Cybercrime, DICT bills anxiously wait for Senate action before polls
Industry stakeholders are racing against time to have the proposed laws on Department of ICT (DICT) and cybercrime approved by the Senate before the legislative body officially adjourns a week from now to prepare for the national elections.
The House of Representatives on Tuesday passed the cybercrime bill on third and final reading. In August last year, the lower chamber also approved the bill creating the DICT.
The proposed laws on cybercrime and DICT, thus, are now only awaiting Senate action before the body formally ends its session under the Arroyo administration.
Ray Anthony Roxas-Chua III, chairman of the Commission on Information and Communication Technology (CICT), said in his Facebook status update that he is pleased that the cybercrime bill was approved by the House and it’s now “up to the Senate” to do its part.
Last Wednesday, Roxas-Chua reported in his status updates that the cybercrime bill was finally introduced on the Senate floor. The interpellation for the DICT bill, meanwhile, was postponed for next week.
The CICT was created through an executive order in 2004 by President Arroyo. It was meant as merely as transitory body to the DICT.
Worried on the little time left, the National ICT Confederation of the Philippines (NICP) has joined the CICT’s call for the Senate to urgently act on the proposed laws, specifically on the DICT bill.
The NICP, which is composed of 33 regional ICT councils, said in a statement that it “strongly supports the creation of [the DICT]… before the elections.”
The NICP, under the term of its former chair, George Sorio of the Metro Clark ICT Council (MCICTC), last year also called for the approval of Senate Bill 2546 creating the DICT.
In their statement, NICP said any further delay could have a dampening effect on ICT industry’s future growth in the Philippines, especially during the ongoing global recession.

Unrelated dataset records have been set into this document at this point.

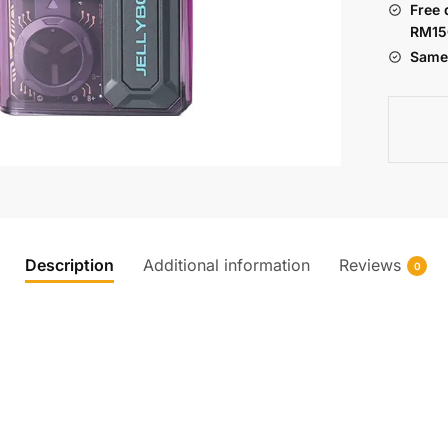
Free 
POD
RM15
KIT
Same 
quantity
Description
Additional information
Reviews
0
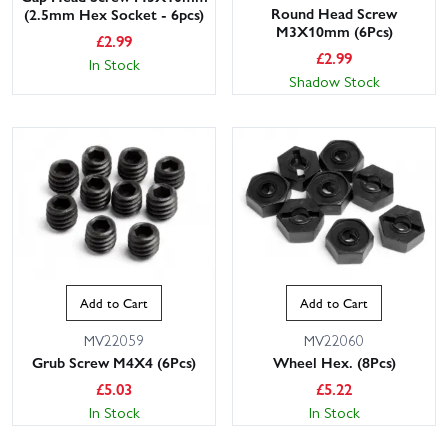
Round Head Screw
(2.5mm Hex Socket - 6pcs)
M3X10mm (6Pcs)
£
2.99
£
2.99
In Stock
Shadow Stock
Add to Cart
Add to Cart
MV22059
MV22060
Grub Screw M4X4 (6Pcs)
Wheel Hex. (8Pcs)
£
5.03
£
5.22
In Stock
In Stock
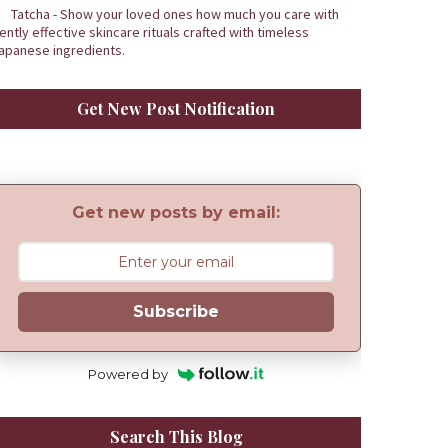
Tatcha - Show your loved ones how much you care with
ently effective skincare rituals crafted with timeless
apanese ingredients.
Get New Post Notification
Get new posts by email:
Subscribe
Powered by
Search This Blog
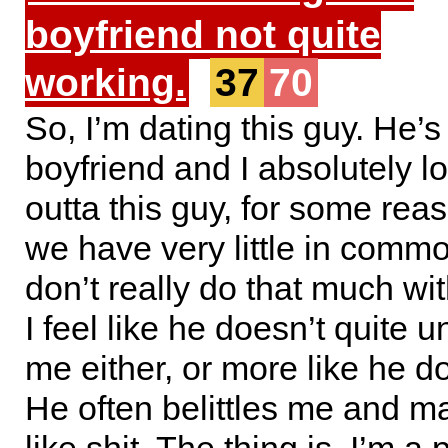
boyfriend not quite
working.
37
70
So, I’m dating this guy. He’s 
boyfriend and I absolutely lo
outta this guy, for some reas
we have very little in comm
don’t really do that much wi
I feel like he doesn’t quite 
me either, or more like he doe
He often belittles me and m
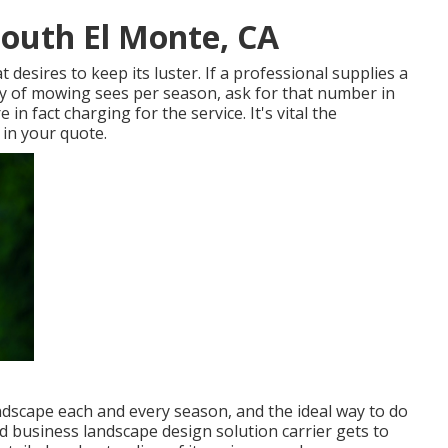
outh El Monte, CA
desires to keep its luster. If a professional supplies a
 of mowing sees per season, ask for that number in
 in fact charging for the service. It's vital the
g in your quote.
andscape each and every season, and the ideal way to do
nd business landscape design solution carrier gets to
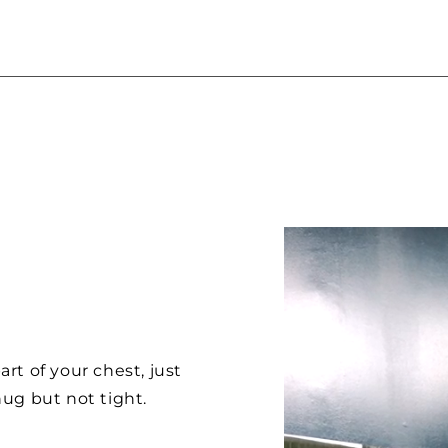
rt of your chest, just
ug but not tight.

“Positive Senate action will ensure the country’s continued competitive edge in the global market place, and provide social and economic opportunities for the Filipino people,” the group, through its current president Jocelle Batapa-Sigue, said in a statement.
The NICP noted that the IT-BPO sector alone contributed export revenues worth $6 billion in 2008 and created approximately 400,000 job despite the economic turmoil that hit the global economy.
Batapa-Sigue, who is also Bacolod
councilor and chair of the Bacolod-Negros Federation for Information and Communications Technology (BNEFIT), said “the DICT will finally create a permanent entity that cannot be easily modified without the passage of another bill – a permanence advocated by the various ICT councils and organizations in pursuit of a sustained support ICT development in the Philippines.”
“It is time that the clamor for a DICT be heard by the highest lawmaking bodies of this country. Other ASEAN governments heeded the call for an ICT Department or Ministry, and are now closing the gap on our hard-earned and much-valued ICT competitiveness,” she stated.